Problem with amortization method
As described earlier, in the amortization method, the price movement is almost linear and therefore, very stable. While low volatility is certainly desirable for investors, the problem with this method is that, it ignores deterioration in the financial situation of issuers and their ability to pay the maturity value. If credit rating of the issuer gets downgraded, then average investors will be in the dark about the true value of their investment because they will be seeing steady growth in NAV on a daily basis in the amortization method which is obviously misleading.
Change from amortization to marked to market method
To bring more transparency in NAVs of debt mutual funds, especially liquid funds, SEBI changed the valuation methodology from “amortization” to “mark to market”. This was done in two phases. A few months back SEBI made it mandatory for Asset Management Companies (AMCs) to mark to market all securities maturing after 30 days.
What is mark to market? CRISIL and ICRA provide market-based valuation level given by the valuation agencies, every day, for all securities in the portfolio of mutual funds. For purposes of NAV calculation, AMCs will have to use market valuations instead of the amortization. In a recent regulatory change, SEBI did away with the 30 day mark to market exemption and made it mandatory for all securities (irrespective of residual maturities) to be marked to market.
How will this regulatory change benefit investors?
On the face of it, this regulatory change will make liquid mutual funds slightly more volatile. But despite higher daily volatility, it will be beneficial for investors because on any given day the investor will know the true value of his or her investment in the scheme. In amortization method, the NAV would keep increasing even if the true value of the underlying security was impacted by credit risk, misleading the average investor. Eventually the scheme would have had taken a bigger mark down from the artificially inflated NAV.
Suggested reading: Understanding credit risk
With more transparency in daily NAVs, investors will be able to make informed decisions of whether to remain invested or redeem or switch to a different scheme.
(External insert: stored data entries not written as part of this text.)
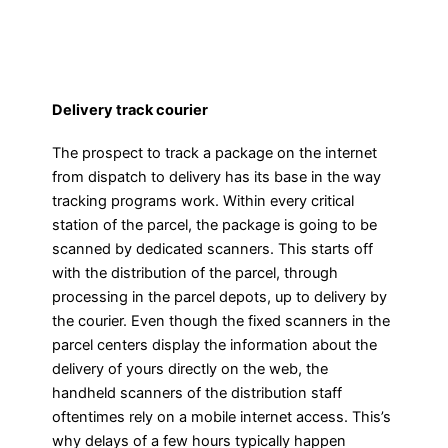
Delivery track courier
The prospect to track a package on the internet
from dispatch to delivery has its base in the way
tracking programs work. Within every critical
station of the parcel, the package is going to be
scanned by dedicated scanners. This starts off
with the distribution of the parcel, through
processing in the parcel depots, up to delivery by
the courier. Even though the fixed scanners in the
parcel centers display the information about the
delivery of yours directly on the web, the
handheld scanners of the distribution staff
oftentimes rely on a mobile internet access. This’s
why delays of a few hours typically happen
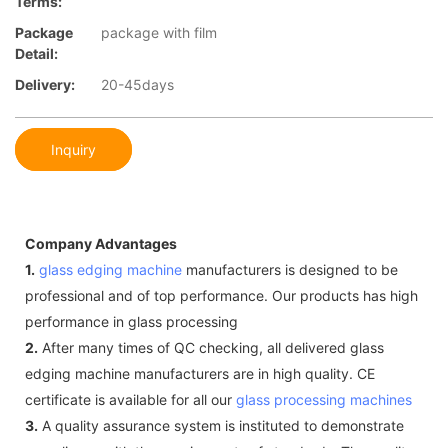
Terms:
Package
package with film
Detail:
Delivery:
20-45days
Inquiry
Company Advantages
1.
glass edging machine
manufacturers is designed to be
professional and of top performance. Our products has high
performance in glass processing
2.
After many times of QC checking, all delivered glass
edging machine manufacturers are in high quality. CE
certificate is available for all our
glass processing machines
3.
A quality assurance system is instituted to demonstrate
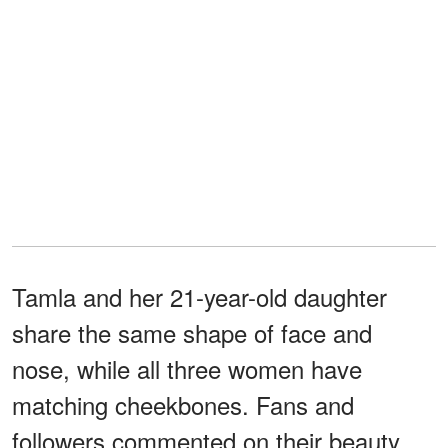
Tamla and her 21-year-old daughter
share the same shape of face and
nose, while all three women have
matching cheekbones. Fans and
followers commented on their beauty,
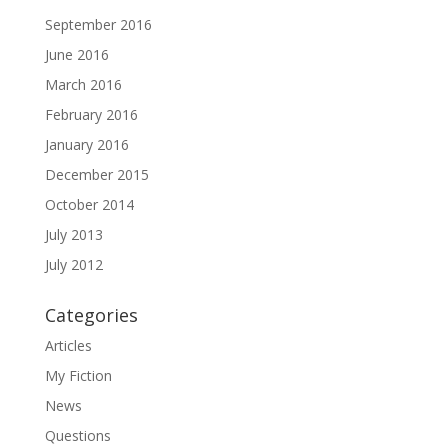
September 2016
June 2016
March 2016
February 2016
January 2016
December 2015
October 2014
July 2013
July 2012
Categories
Articles
My Fiction
News
Questions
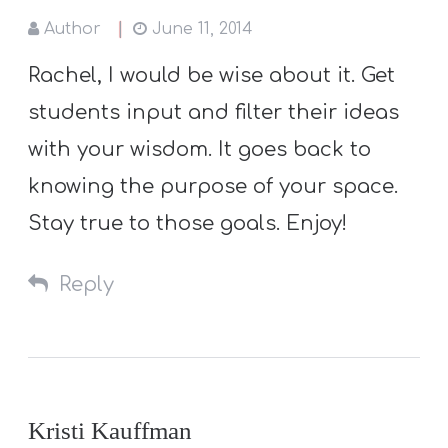
Author
June 11, 2014
Rachel, I would be wise about it. Get
students input and filter their ideas
with your wisdom. It goes back to
knowing the purpose of your space.
Stay true to those goals. Enjoy!
Reply
Kristi Kauffman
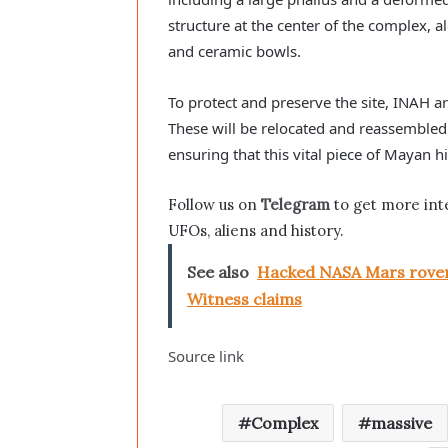
structure at the center of the complex,
and ceramic bowls.
To protect and preserve the site, INAH ar
These will be relocated and reassembled 
ensuring that this vital piece of Mayan h
Follow us on
Telegram
to get more int
UFOs, aliens and history.
See also
Hacked NASA Mars rover 
Witness claims
Source link
Complex
massive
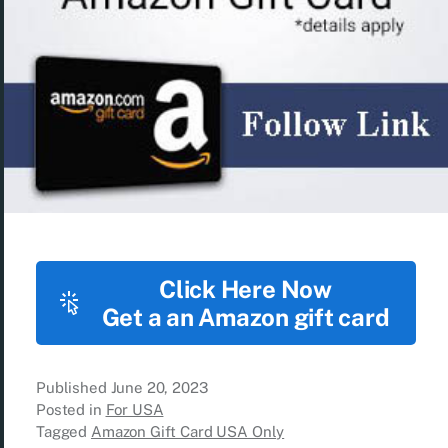
Click Here Now
Get a an Amazon gift card
Published
June 20, 2023
Posted in
For USA
Tagged
Amazon Gift Card USA Only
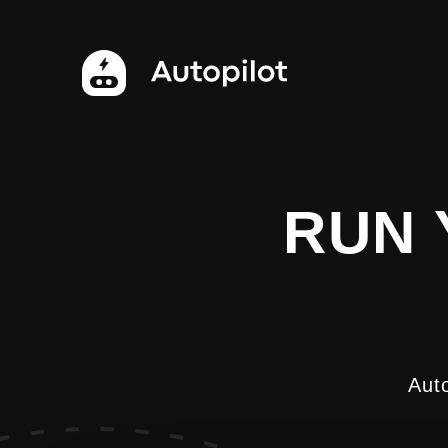
RUN 
Aut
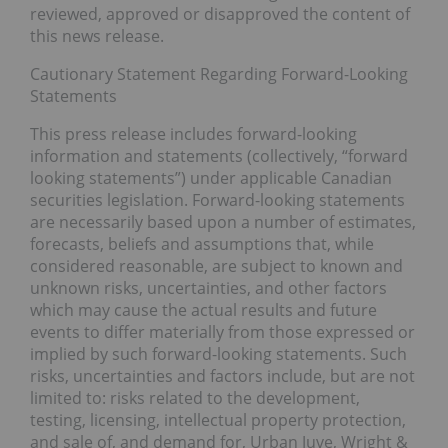
reviewed, approved or disapproved the content of
this news release.
Cautionary Statement Regarding Forward-Looking
Statements
This press release includes forward-looking
information and statements (collectively, “forward
looking statements”) under applicable Canadian
securities legislation. Forward-looking statements
are necessarily based upon a number of estimates,
forecasts, beliefs and assumptions that, while
considered reasonable, are subject to known and
unknown risks, uncertainties, and other factors
which may cause the actual results and future
events to differ materially from those expressed or
implied by such forward-looking statements. Such
risks, uncertainties and factors include, but are not
limited to: risks related to the development,
testing, licensing, intellectual property protection,
and sale of, and demand for, Urban Juve, Wright &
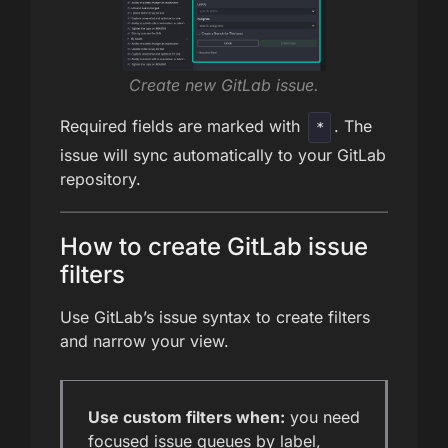
Create new GitLab issue.
Required fields are marked with
. The
*
issue will sync automatically to your GitLab
repository.
How to create GitLab issue
filters
Use GitLab’s issue syntax to create filters
and narrow your view.
Use custom filters when:
you need
focused issue queues by label,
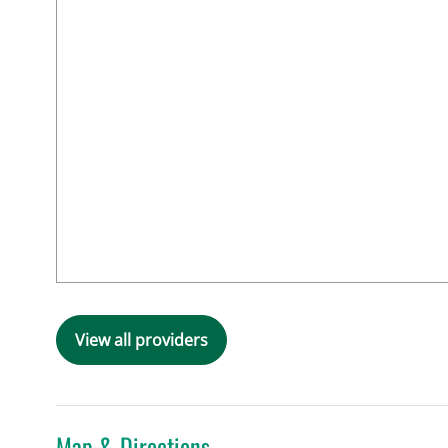
View all providers
Map & Directions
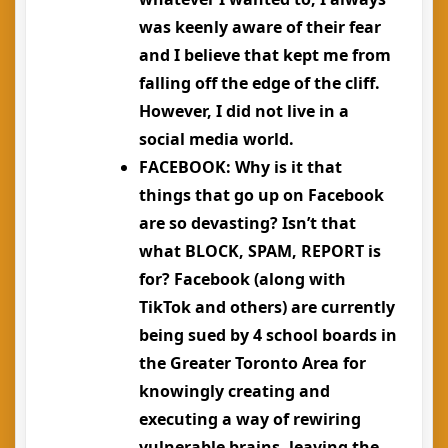
was keenly aware of their fear
and I believe that kept me from
falling off the edge of the cliff.
However, I did not live in a
social media world.
FACEBOOK
: Why is it that
things that go up on Facebook
are so devasting? Isn’t that
what BLOCK, SPAM, REPORT is
for? Facebook (along with
TikTok and others) are currently
being sued by 4 school boards in
the Greater Toronto Area for
knowingly creating and
executing a way of rewiring
vulnerable brains, leaving the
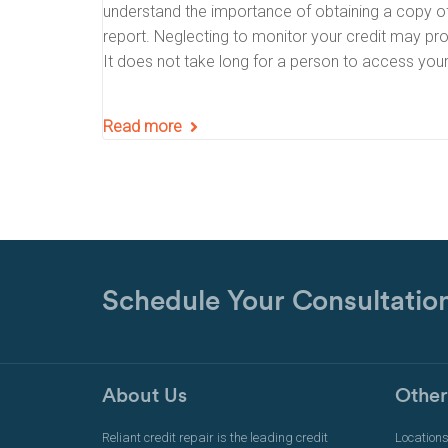
understand the importance of obtaining a copy of
report. Neglecting to monitor your credit may pro
It does not take long for a person to access you
Read more
Schedule Your Consultatio
About Us
Other
Reliant credit repair is the leading credit
Location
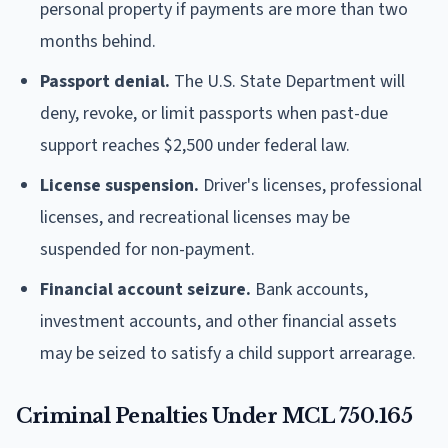
personal property if payments are more than two
months behind.
Passport denial.
The U.S. State Department will
deny, revoke, or limit passports when past-due
support reaches $2,500 under federal law.
License suspension.
Driver's licenses, professional
licenses, and recreational licenses may be
suspended for non-payment.
Financial account seizure.
Bank accounts,
investment accounts, and other financial assets
may be seized to satisfy a child support arrearage.
Criminal Penalties Under MCL 750.165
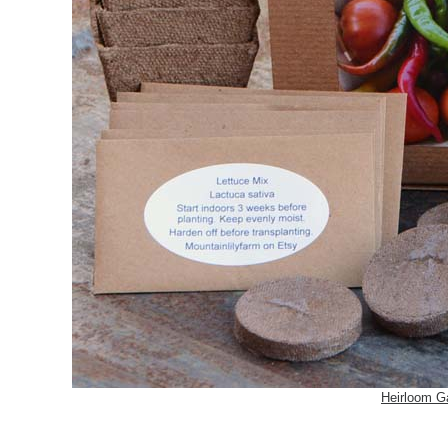
Heirloom G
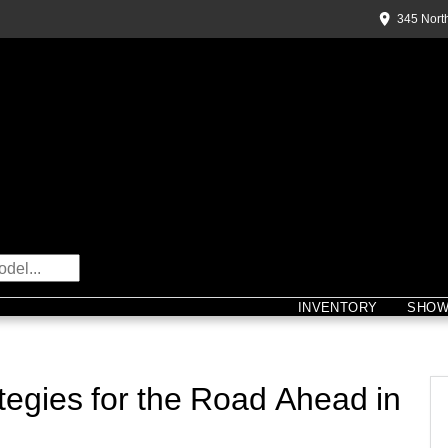
345 Nort
INVENTORY
SHO
egies for the Road Ahead in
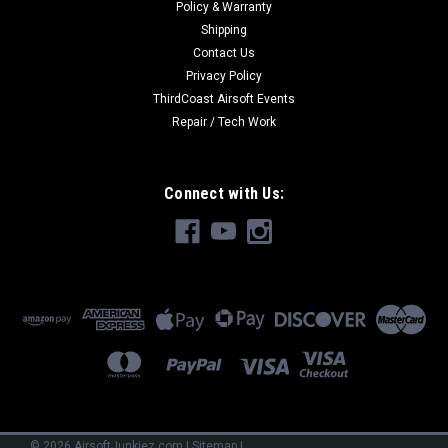
Policy & Warranty
Shipping
Contact Us
Privacy Policy
ThirdCoast Airsoft Events
Repair / Tech Work
Connect with Us:
©
2026
AirsoftJunkiez.com
|
Sitemap
|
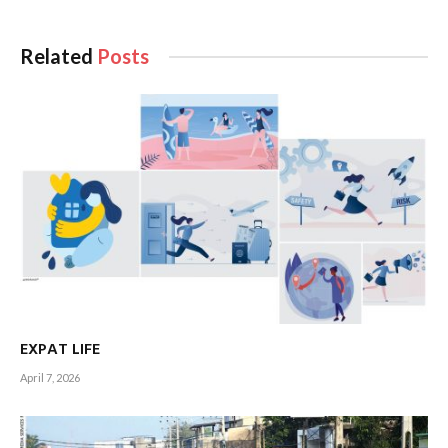
Related
Posts
EXPAT LIFE
April 7, 2026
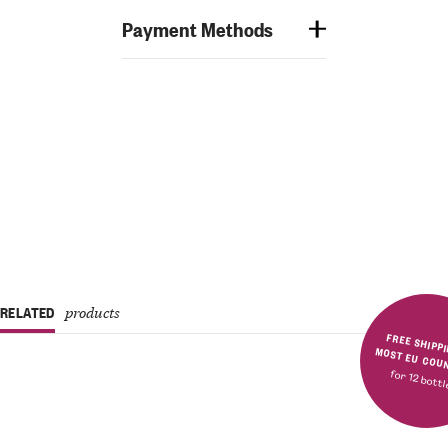
Payment Methods
RELATED
products
FREE SHIPPING IN MOST E
for 12 bott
Though the incremental impact on volatility of liquid mutual funds on account of mark to market valuation, in our view, will be quite small, investors who have extremely low tolerance for volatility or have extremely short investment horizon e.g. just a few days, can opt for overnight funds.
Some other regulatory changes
SEBI had announced some other changes to make liquid funds safer for investors. Some of these are:-
- At least, 20% of the assets under management of liquid funds will be held in risk-free instruments like Government Securities, Treasury Bills and cash
- Maximum exposure in a single sector has been reduced from 25% to a cap of 20%
- The additional exposure of 15 per cent to Housing Finance Companies has been reduced to 10% in Housing Finance Companies and 5 per cent in securitised debt based on retail housing loan and affordable housing portfolios
In this blog post, we discussed SEBI’s recent regulatory changes with respect to liquid mutual funds. These changes will make liquid funds more transparent and safer for ordinary investors. These changes will also enable investors to make more informed investment decisions based on their investment needs. Liquid funds continue to be safe and great investment options for parking your short term investment needs. You should consult with your financial advisors if liquid funds are suitable for your individual investment needs.
Mutual Fund Investments are subject to market risk, read all scheme related documents carefully.